Over 25 years of research has helped to identify the
psychological traits that enhance the likelihood of success on an
assignment in an unfamiliar culture. The outcome of all this effort
includes several lengthy lists of desirable personality traits, plus
two or three commercially available assessment instruments using
long pencil-and-paper formats.
In the view of GlobalWorkshop.com’s practice
leaders, this research effort has directed attention too strongly
towards purely psychological dimensions, at the expense of attention
to people's situational readiness. "Situational readiness"
refers to factors external to the personality of the expat
candidate. These are the factors that come to mind in response to
this question, "Is this period of my life a good one in which
to leave home and relocate myself and my family to another
country?"
The practice leaders have developed ten situational
questions that it uses with expat candidates. Answering one or
more of these questions in a way that forewarns of difficulties need
not necessarily disqualify an individual or family from selection.

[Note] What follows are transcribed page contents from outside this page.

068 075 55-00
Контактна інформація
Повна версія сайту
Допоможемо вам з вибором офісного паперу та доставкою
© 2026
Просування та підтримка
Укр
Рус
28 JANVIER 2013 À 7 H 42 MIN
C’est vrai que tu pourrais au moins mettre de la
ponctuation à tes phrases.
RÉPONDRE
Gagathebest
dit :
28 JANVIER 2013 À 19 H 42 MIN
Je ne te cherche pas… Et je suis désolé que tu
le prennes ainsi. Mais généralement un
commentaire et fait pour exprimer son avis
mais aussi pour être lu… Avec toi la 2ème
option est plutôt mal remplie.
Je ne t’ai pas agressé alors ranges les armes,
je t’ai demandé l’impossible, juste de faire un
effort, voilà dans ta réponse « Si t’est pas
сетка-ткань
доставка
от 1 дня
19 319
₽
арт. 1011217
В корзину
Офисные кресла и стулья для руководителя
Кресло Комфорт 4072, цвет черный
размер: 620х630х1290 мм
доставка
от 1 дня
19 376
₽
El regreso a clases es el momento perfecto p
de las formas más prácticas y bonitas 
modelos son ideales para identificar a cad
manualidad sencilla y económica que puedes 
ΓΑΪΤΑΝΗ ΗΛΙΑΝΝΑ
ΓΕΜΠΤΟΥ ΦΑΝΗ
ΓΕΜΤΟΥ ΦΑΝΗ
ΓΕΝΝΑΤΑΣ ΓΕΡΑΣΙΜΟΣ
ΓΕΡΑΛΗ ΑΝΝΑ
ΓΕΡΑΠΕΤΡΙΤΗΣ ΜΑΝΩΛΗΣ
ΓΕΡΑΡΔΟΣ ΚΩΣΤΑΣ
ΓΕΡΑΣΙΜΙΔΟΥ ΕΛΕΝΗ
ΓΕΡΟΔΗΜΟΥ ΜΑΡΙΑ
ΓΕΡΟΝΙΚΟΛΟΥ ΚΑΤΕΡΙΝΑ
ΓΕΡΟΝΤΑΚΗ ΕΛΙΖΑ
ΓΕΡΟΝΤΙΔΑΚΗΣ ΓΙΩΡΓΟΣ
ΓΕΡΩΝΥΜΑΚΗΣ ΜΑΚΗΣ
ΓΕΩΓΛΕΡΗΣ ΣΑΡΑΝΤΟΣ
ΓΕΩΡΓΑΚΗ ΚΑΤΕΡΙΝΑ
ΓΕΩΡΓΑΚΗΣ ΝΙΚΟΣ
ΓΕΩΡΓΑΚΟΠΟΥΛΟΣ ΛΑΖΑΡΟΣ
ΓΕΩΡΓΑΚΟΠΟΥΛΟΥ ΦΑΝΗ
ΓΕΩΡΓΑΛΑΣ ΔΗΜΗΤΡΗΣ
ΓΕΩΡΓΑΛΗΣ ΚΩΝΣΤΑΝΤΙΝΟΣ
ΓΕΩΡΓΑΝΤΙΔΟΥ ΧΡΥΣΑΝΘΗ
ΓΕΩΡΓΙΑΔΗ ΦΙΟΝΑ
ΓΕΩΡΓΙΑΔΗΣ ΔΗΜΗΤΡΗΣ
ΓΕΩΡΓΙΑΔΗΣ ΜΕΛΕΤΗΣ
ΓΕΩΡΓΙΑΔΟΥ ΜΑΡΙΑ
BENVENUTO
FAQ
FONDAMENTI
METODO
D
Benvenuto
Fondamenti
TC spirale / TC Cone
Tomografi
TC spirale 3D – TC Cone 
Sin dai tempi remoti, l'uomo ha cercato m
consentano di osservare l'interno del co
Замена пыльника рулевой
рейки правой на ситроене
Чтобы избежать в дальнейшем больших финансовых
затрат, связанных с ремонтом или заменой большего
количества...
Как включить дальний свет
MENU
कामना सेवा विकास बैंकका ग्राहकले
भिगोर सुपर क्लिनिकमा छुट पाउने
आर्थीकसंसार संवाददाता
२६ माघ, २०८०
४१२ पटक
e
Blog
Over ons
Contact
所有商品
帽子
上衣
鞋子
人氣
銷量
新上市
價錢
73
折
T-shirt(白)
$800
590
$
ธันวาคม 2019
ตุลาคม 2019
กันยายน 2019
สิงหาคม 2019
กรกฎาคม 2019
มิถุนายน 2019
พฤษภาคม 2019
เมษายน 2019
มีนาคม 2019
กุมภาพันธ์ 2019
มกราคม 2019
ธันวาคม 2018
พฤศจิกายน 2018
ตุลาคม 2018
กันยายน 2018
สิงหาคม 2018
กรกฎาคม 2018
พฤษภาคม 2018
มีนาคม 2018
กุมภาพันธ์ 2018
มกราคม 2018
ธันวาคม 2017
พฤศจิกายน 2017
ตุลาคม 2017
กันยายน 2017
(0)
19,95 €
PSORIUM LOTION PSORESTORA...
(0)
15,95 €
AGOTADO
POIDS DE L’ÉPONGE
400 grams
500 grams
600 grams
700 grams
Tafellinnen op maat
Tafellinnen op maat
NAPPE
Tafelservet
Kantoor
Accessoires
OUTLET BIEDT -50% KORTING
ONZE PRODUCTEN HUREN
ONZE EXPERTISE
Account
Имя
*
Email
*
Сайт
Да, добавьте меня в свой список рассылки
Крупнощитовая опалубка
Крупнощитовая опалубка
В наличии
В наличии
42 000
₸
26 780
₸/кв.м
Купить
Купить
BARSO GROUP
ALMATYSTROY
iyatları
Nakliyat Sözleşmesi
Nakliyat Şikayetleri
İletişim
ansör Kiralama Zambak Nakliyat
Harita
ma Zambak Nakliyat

But it does signal that a risk factor is present that needs to be
resolved either by corrective action now. . .or by waiting for a
better time to pack up and relocate.
GlobalWorkshop’s practice leaders also pay
attention to the psychological dimensions, although in a way that
they regard as appropriately balanced. They prefer to use the Cross-Cultural
Adaptability Inventory, or CCAI, a self-scoring instrument that
gives feedback to an individual about his or her potential for
effectiveness in an unfamiliar culture.
The CCAI enables
individuals to learn about the personal qualities and skills that
research has associated with satisfaction and success abroad. Also,
the CCAI enables individuals to plan to upgrade a quality or skill
that is in short supply. The CCAI's advantages are that it: (1) is
very economical to use, (2) includes a 360° feedback option, (3) is
self-scored rather than machine-scored, and (4) reduces to four the
number of psychological dimensions under consideration. (Other
commercially available instruments, at hugely greater expense,
assess a dozen or more dimensions, which many people find
overwhelming.)
Program
Title: "Wisely
Selecting Expatriates"
Objectives:
GlobalWorkshop.com’s objectives with respect to
expat recruitment, assessment, and selection are. . .
- to assist its client firm in recruiting expat
candidates using realistic information
- to emphasize the role of the family to
knowledgeably self-select (or to self-decline or -postpone)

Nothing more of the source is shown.